Ohio Auditor Dave Yost gave the "Auditor of State" award to Lake Erie Shores & Islands East, which is located at 4424 Milan Road in Perkins Township.
Dawn Weinhardt, managing director of the agency, said her organization was pleased to get the award.
"It proves that we are doing all of the things we are supposed to do to keep our accounting records clean and to show that people of Erie County that we are good stewards of the funds we receive," she said.
Most of the agency's funding comes from a 2 percent bed tax levied on hotel bills in Erie County.
During the visitor bureau's last fiscal year, which ended on Sept. 30, Lake Erie Shores & Islands East received $2.3 million in bed tax money.

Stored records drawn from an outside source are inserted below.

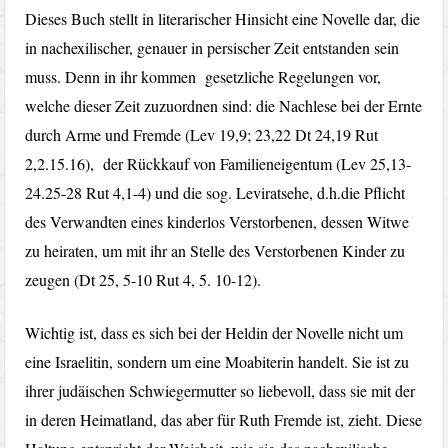
Dieses Buch stellt in literarischer Hinsicht eine Novelle dar, die
in nachexilischer, genauer in persischer Zeit entstanden sein
muss. Denn in ihr kommen gesetzliche Regelungen vor,
welche dieser Zeit zuzuordnen sind: die Nachlese bei der Ernte
durch Arme und Fremde (Lev 19,9; 23,22 Dt 24,19 Rut
2,2.15.16), der Rückkauf von Familieneigentum (Lev 25,13-
24.25-28 Rut 4,1-4) und die sog. Leviratsehe, d.h.die Pflicht
des Verwandten eines kinderlos Verstorbenen, dessen Witwe
zu heiraten, um mit ihr an Stelle des Verstorbenen Kinder zu
zeugen (Dt 25, 5-10 Rut 4, 5. 10-12).
Wichtig ist, dass es sich bei der Heldin der Novelle nicht um
eine Israelitin, sondern um eine Moabiterin handelt. Sie ist zu
ihrer judäischen Schwiegermutter so liebevoll, dass sie mit der
in deren Heimatland, das aber für Ruth Fremde ist, zieht. Diese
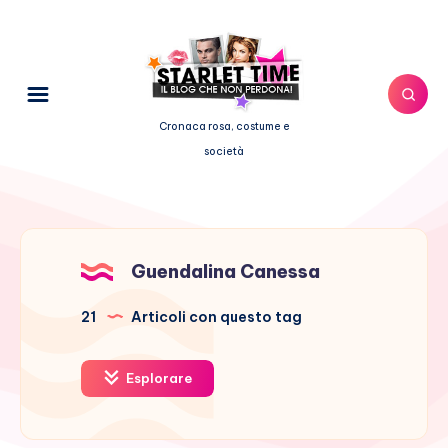
Cronaca rosa, costume e
società
Guendalina Canessa
21
Articoli con questo tag
Esplorare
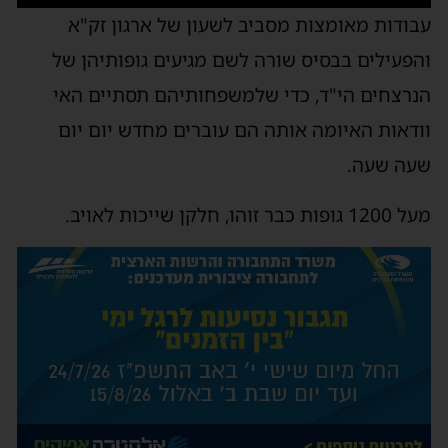
עבודות מאומצות מסביב לשעון של ארגון זק"א
והפעילים בבסיס שורה לשם מגיעים גופותיהן של
הנרצחים הי"ד, כדי שלמשפחותיהם תסתיים האי
וודאות האיומה אותה הם עוברים מחדש יום יום
שעה שעה.
מעל 1200 גופות כבר זוהו, חלקן שייכות לאויב.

Working in a partnership with Ottawa County's visitor bureau, it used the money to market tourism in Erie and Ottawa counties in a number of ways, including distributing a printed visitor's guide, publishing a website, using social media such as Twitter and Facebook, and paying for TV, radio, Internet, print and billboard advertising. The money also pays to send bureau officials to trade shows, where they work to attract conventions to places such as Sawmill Creek and Kalahari.

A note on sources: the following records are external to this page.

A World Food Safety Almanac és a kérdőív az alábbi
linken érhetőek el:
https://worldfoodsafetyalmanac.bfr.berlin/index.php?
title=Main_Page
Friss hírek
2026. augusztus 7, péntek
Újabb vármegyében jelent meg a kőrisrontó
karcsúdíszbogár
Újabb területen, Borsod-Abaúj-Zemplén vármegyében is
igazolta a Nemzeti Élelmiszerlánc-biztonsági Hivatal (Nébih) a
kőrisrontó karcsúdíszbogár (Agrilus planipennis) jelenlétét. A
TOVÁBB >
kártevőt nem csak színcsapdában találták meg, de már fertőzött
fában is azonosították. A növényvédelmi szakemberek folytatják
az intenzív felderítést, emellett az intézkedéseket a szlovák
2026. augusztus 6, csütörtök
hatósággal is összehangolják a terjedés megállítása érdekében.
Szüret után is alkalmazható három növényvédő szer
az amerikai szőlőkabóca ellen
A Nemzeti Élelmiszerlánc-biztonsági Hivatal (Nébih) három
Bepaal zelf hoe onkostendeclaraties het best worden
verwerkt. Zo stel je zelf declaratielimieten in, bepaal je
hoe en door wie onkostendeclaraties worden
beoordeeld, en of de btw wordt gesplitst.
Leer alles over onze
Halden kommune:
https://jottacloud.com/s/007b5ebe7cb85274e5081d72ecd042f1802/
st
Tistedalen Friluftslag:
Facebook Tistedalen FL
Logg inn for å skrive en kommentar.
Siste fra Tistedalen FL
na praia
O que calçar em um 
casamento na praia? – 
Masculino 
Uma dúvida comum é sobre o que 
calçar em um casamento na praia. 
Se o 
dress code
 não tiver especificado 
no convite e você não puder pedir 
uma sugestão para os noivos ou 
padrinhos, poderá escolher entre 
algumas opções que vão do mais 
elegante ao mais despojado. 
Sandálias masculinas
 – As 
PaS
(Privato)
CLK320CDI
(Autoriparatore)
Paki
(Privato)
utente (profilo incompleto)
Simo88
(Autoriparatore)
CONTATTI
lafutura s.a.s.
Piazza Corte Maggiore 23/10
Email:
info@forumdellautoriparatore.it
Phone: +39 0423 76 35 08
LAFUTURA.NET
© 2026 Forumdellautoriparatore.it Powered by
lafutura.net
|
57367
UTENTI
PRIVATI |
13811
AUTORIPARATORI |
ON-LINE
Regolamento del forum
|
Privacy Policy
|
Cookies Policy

In addition, employees answer questions from tourists over the phone and in person. The visitors bureau also brings in travel writers and bloggers who are willing to write about the area's attractions.
Yost's office says the award is given to government entities and groups receiving taxpayer funds when a state audit does not contain findings for recovery, material citations, material weaknesses, significant deficiencies, Single Audit findings or any questioned costs.
Carrie Bartunek, a spokeswoman for the auditor's office, said a "finding for recovery" means that an audit uncovered the fact that money was being stolen or misspent. The other terms refer to whether the agency has strong internal controls to prevent money from being misspent and follows rules for spending any federal money it may receive, she said.
"In a nutshell, it means that they had a clean audit and they didn't have any significant issues," she said.
The tourism spending that the visitors bureau promotes underpins the local economy and generates much of the revenue taken in by local governments.
For example, the county sales tax brings in about $14 million.
There's no way to know how much of that comes from spending from visitors — any figure is a guess, said Pat Shenigo, an Erie County commissioner.
Still, it's been estimated that tourism and tourist-related spending accounts for 40 percent to 50 percent of the sales tax revenue, Shenigo said.